I love books about books. I do. I’m a sucker for them. I was excited for “Ex Libris: 100 Books to Read and Reread” by Michiko Kakutani, the former chief book critic of The New York Times. I was excited given the kind of reading she has done and the books she must have connected with over the years, but I was mildly disappointed to see only most “white” writers on this list, and more than anything else no variety as such.

There’s the same old Donna Tartt, the good old Tolkien, Steinbeck, Atwood, Orwell, Tara Westover, and David Foster Wallace. Not that there’s anything wrong with it, but I expected more. There is Jhumpa Lahiri, the Márquez, the Zadie Smith, and Colson Whitehead. It somehow doesn’t make me discover or yearn to read a particular title. Some I won’t even bother reading cover to cover. I wish this was a varied and more diverse list. It just didn’t do anything for me. Yes, it’s produced beautifully. The illustrations are quite amazing and all of that. But I wish there was more substance. But by all means pick it up, if you love lists (like I do). I might even try a reading project of this to read and reread all these books (well, or maybe not).

Principles of Prediction by Anushka Jasraj

Title: Principles of Prediction
Author: Anushka Jasraj
Publisher: Context Books
ISBN: 978-9389648713
Genre: Literary Fiction, Short Stories
Pages: 192
Source: Publisher
Rating: 5/5

If you have to read one short-story collection this year (of whatever is left of the year), make it this one. Jasraj’s prose sets you free. Her characters expose their wounds and are proud of them. Her characters love and hate in equal measure. They read Tolstoy and kidnap elephants. They mourn. They celebrate the mundane. Some run away from their husbands, with lion tamers in search of a better life. A storm is coming and there’s inner turmoil, and then the question of sadness.

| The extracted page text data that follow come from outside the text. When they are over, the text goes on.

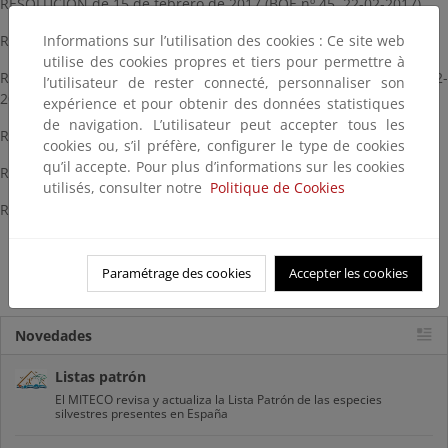
RESOLUCIÓN de 15 de febrero de 2017 (BOE nº 45, 22-02-2017)
Informations sur l’utilisation des cookies : Ce site web
RESOLUCIÓN de 11 de octubre de 2017 (BOE nº 258, 26-10-2017)
utilise des cookies propres et tiers pour permettre à
RESOLUCIÓN de 16 de noviembre de 2017 (BOE nº 294, 04-12-
l’utilisateur de rester connecté, personnaliser son
2017)
expérience et pour obtenir des données statistiques
de navigation. L’utilisateur peut accepter tous les
RESOLUCIÓN de 28 de junio de 2018 (BOE nº 163, 06-07-2018)
cookies ou, s’il préfère, configurer le type de cookies
qu’il accepte. Pour plus d’informations sur les cookies
RESOLUCIÓN de 26 de julio de 2019 (BOE nº 193, 13-08-2019)
utilisés, consulter notre
Politique de Cookies
RESOLUCIÓN de 29 de julio de 2019 (BOE nº 225, 19-09-2019)
Paramétrage des cookies
Accepter les cookies
Descarga pdf (120 KB)
Novedades
Listas patrón
El MITECO revisa y actualiza la Lista Patrón de las especies
silvestres presentes en España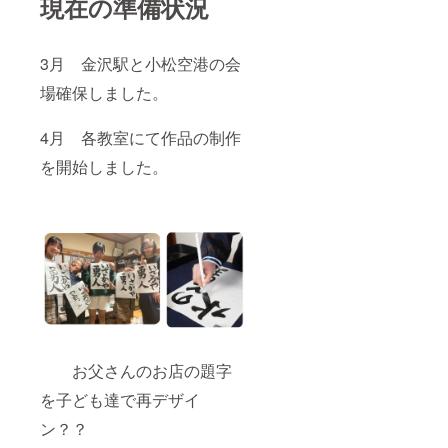
現在の準備状況
3月 金沢駅と小松空港の会
場確保しました。
4月 各教室にて作品の制作
を開始しました。
お父さんのお店の題字
を子ども達で再デザイ
ン？？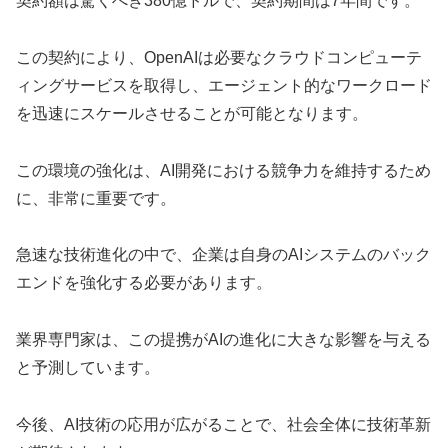
契約額は驚くべき380億ドルで、契約期間は7年間です。
この契約により、OpenAIは必要なクラウドコンピューテ
ィングサービスを取得し、エージェント的なワークロード
を迅速にスケールさせることが可能となります。
この環境の強化は、AI開発における競争力を維持するため
に、非常に重要です。
急速な技術進化の中で、企業は自身のAIシステムのバック
エンドを強化する必要があります。
業界専門家は、この提携がAIの進化に大きな影響を与える
と予測しています。
今後、AI技術の応用が広がることで、社会全体に技術革新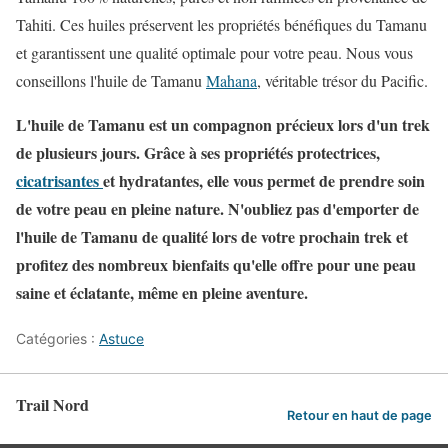
Tahiti. Ces huiles préservent les propriétés bénéfiques du Tamanu
et garantissent une qualité optimale pour votre peau. Nous vous
conseillons l'huile de Tamanu
Mahana
, véritable trésor du Pacific.
L'huile de Tamanu est un compagnon précieux lors d'un trek
de plusieurs jours. Grâce à ses propriétés protectrices,
cicatrisantes
et hydratantes, elle vous permet de prendre soin
de votre peau en pleine nature. N'oubliez pas d'emporter de
l'huile de Tamanu de qualité lors de votre prochain trek et
profitez des nombreux bienfaits qu'elle offre pour une peau
saine et éclatante, même en pleine aventure.
Catégories :
Astuce
Trail Nord
Retour en haut de page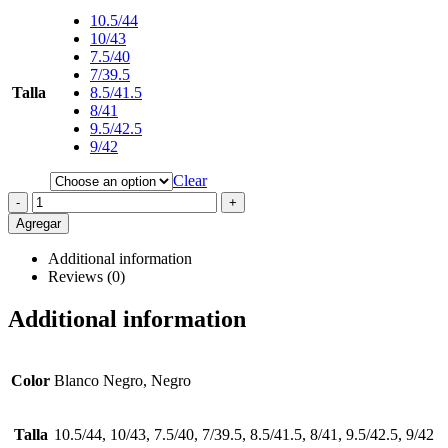
10.5/44
10/43
7.5/40
7/39.5
Talla
8.5/41.5
8/41
9.5/42.5
9/42
Clear
-
+
Agregar
Additional information
Reviews (0)
Additional information
Color
Blanco Negro, Negro
Talla
10.5/44, 10/43, 7.5/40, 7/39.5, 8.5/41.5, 8/41, 9.5/42.5, 9/42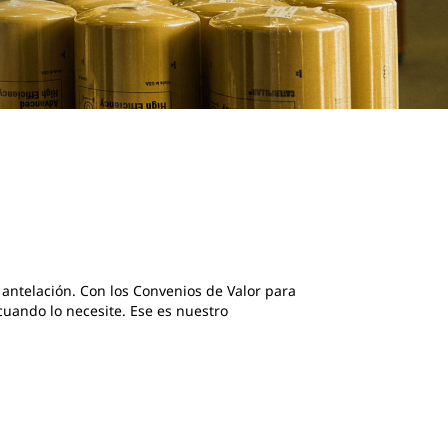
n antelación. Con los Convenios de Valor para
 cuando lo necesite. Ese es nuestro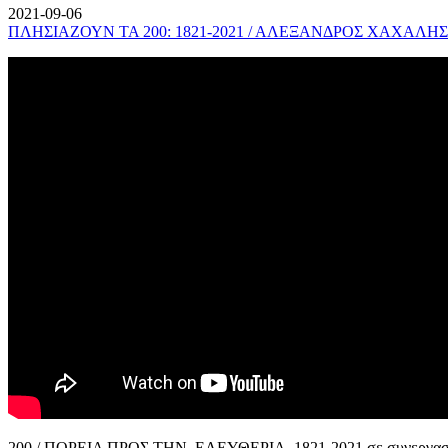
2021-09-06
ΠΛΗΣΙΑΖΟΥΝ ΤΑ 200: 1821-2021 / ΑΛΕΞΑΝΔΡΟΣ ΧΑΧΑΛΗΣ
200 / ΠΟΡΕΙΑ ΠΡΟΣ ΤΗΝ ΕΛΕΥΘΕΡΙΑ, 1821-2021 σε συνεργασί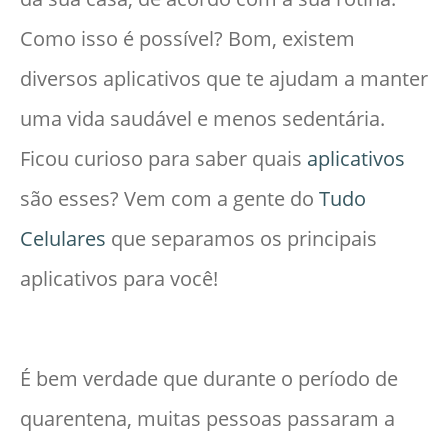
Como isso é possível? Bom, existem
diversos aplicativos que te ajudam a manter
uma vida saudável e menos sedentária.
Ficou curioso para saber quais
aplicativos
são esses? Vem com a gente do
Tudo
Celulares
que separamos os principais
aplicativos para você!
É bem verdade que durante o período de
quarentena, muitas pessoas passaram a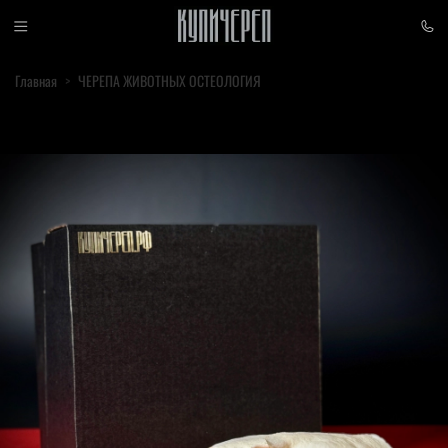
Главная
ЧЕРЕПА ЖИВОТНЫХ ОСТЕОЛОГИЯ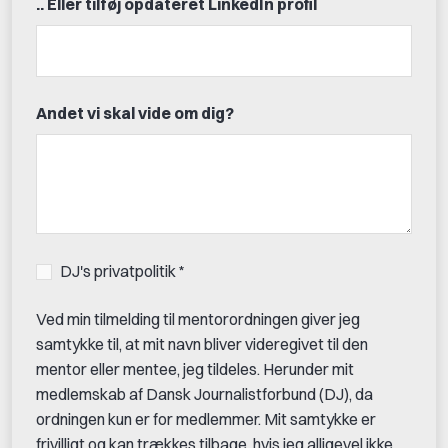
.. Eller tilføj opdateret LinkedIn profil
Andet vi skal vide om dig?
DJ's privatpolitik *
Ved min tilmelding til mentorordningen giver jeg
samtykke til, at mit navn bliver videregivet til den
mentor eller mentee, jeg tildeles. Herunder mit
medlemskab af Dansk Journalistforbund (DJ), da
ordningen kun er for medlemmer. Mit samtykke er
frivilligt og kan trækkes tilbage, hvis jeg alligevel ikke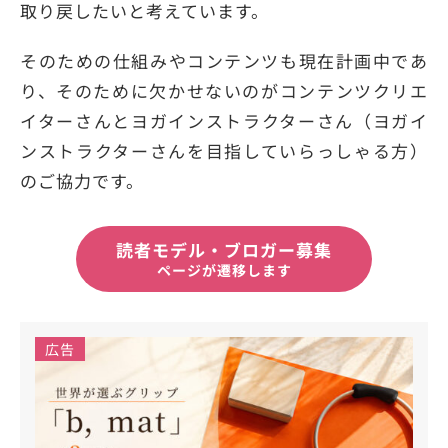
取り戻したいと考えています。
そのための仕組みやコンテンツも現在計画中であ
り、そのために欠かせないのがコンテンツクリエ
イターさんとヨガインストラクターさん（ヨガイ
ンストラクターさんを目指していらっしゃる方）
のご協力です。
読者モデル・ブロガー募集
ページが遷移します
広告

Anushka Jasraj’s collection of short stories are bewildering, fantastical, ordinary, and always connect with the reader in strange ways. Her writing is as though a hand is reaching out to you and taking you places you’ve only dreamed of. You give in and you’re in for a ride. Her characters tip-toe around life – some waiting for a dead mother’s list to be read, while others are caught between politics and love, with violence always in the distance.

Principles of Prediction is to be savoured at various points of time in the day, with copious amount of cups of tea. There is melancholy tinged with wit. There is the observation of day-to-day coupled living with technicolor dreams. There are men, women, and children caught in relationships that don’t make any sense and here they are, merely living. Read this collection for all of this and more. You won’t regret it.